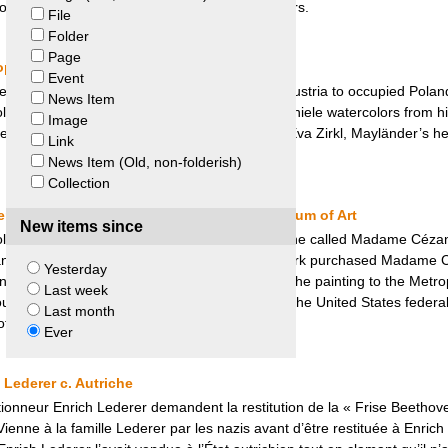
 to a settlement agreement with the Meador Heirs.
File
Folder
Page
eopold Museum and Eva Zirkl
Event
ssman and art collector, was deported from Austria to occupied Poland 
News Item
ollection to his partner who later sold it. Five Schiele watercolors from h
Image
eum. Negotiations between the museum and Eva Zirkl, Mayländer’s heir
Link
News Item (Old, non-folderish)
Collection
vatory – Konowaloff v. Metropolitan Museum of Art
New items since
ollection, which included the painting by Cézanne called Madame Céza
 and declared property of the state. Stephen Clark purchased Madame 
Yesterday
rt in 1933. Upon his death, he bequeathed the painting to the Metrop
Last week
ght an action for restitution of the painting in the United States feder
Last month
 Art retained the painting.
Ever
 Lederer c. Autriche
ctionneur Enrich Lederer demandent la restitution de la « Frise Beethoven
Vienne à la famille Lederer par les nazis avant d’être restituée à Enric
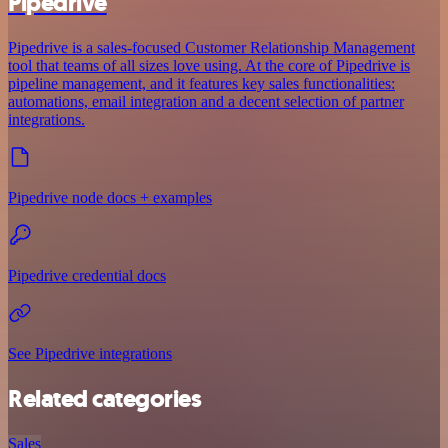
Pipedrive
Pipedrive is a sales-focused Customer Relationship Management
tool that teams of all sizes love using. At the core of Pipedrive is
pipeline management, and it features key sales functionalities:
automations, email integration and a decent selection of partner
integrations.
Pipedrive node docs + examples
Pipedrive credential docs
See Pipedrive integrations
Related categories
Sales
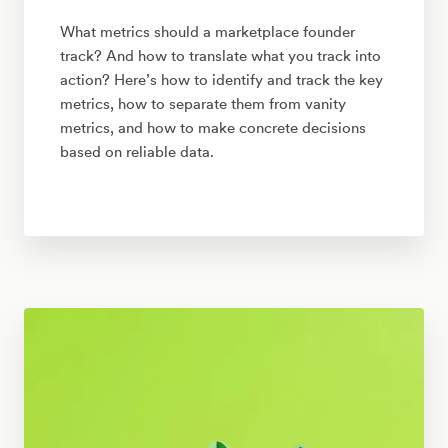
What metrics should a marketplace founder
track? And how to translate what you track into
action? Here’s how to identify and track the key
metrics, how to separate them from vanity
metrics, and how to make concrete decisions
based on reliable data.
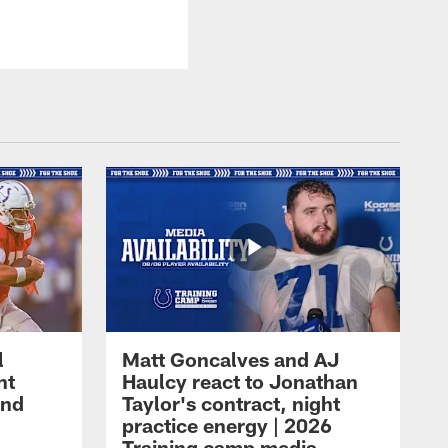
l
Matt Goncalves and AJ
ht
Haulcy react to Jonathan
and
Taylor's contract, night
practice energy | 2026
Training camp media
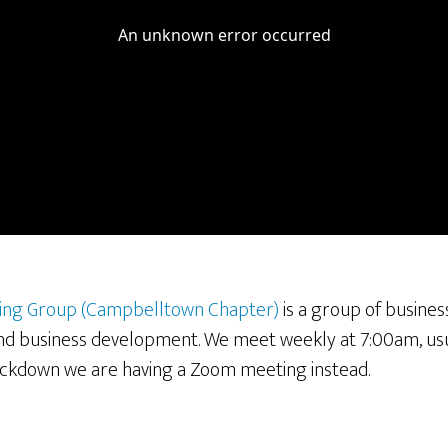
ing Group (Campbelltown Chapter)
is a group of busines
and business development. We meet weekly at 7:00am, usu
ockdown we are having a Zoom meeting instead.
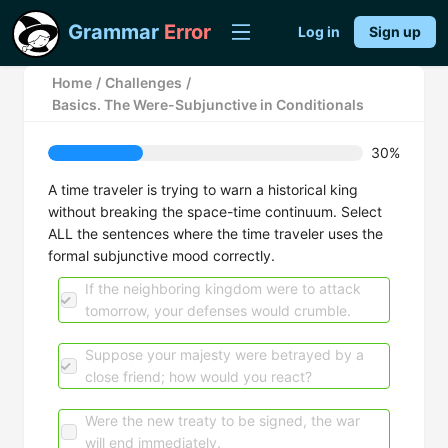
Grammar
Error
Log in
Sign up
Home
/
Challenges
/
Basics. The Were-Subjunctive in Conditionals
30%
A time traveler is trying to warn a historical king
without breaking the space-time continuum. Select
ALL the sentences where the time traveler uses the
formal subjunctive mood correctly.
If the neighboring kingdom were to attack
tomorrow, your defenses would crumble.
Suppose your majesty were betrayed by a
close friend; how would you react?
Were the new treaty to be signed, the war
will end immediately.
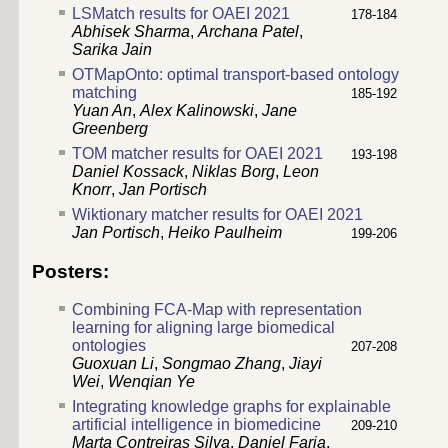
LSMatch results for OAEI 2021
178-184
Abhisek Sharma
,
Archana Patel
,
Sarika Jain
OTMapOnto: optimal transport-based ontology
matching
185-192
Yuan An
,
Alex Kalinowski
,
Jane
Greenberg
TOM matcher results for OAEI 2021
193-198
Daniel Kossack
,
Niklas Borg
,
Leon
Knorr
,
Jan Portisch
Wiktionary matcher results for OAEI 2021
Jan Portisch
,
Heiko Paulheim
199-206
Posters:
Combining FCA-Map with representation
learning for aligning large biomedical
ontologies
207-208
Guoxuan Li
,
Songmao Zhang
,
Jiayi
Wei
,
Wenqian Ye
Integrating knowledge graphs for explainable
artificial intelligence in biomedicine
209-210
Marta Contreiras Silva
,
Daniel Faria
,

§ **Assigned task**: Show every line above in which the word "track" appears.

§ **Response for this exercise**:
track? And how to translate what you track into
action? Here’s how to identify and track the key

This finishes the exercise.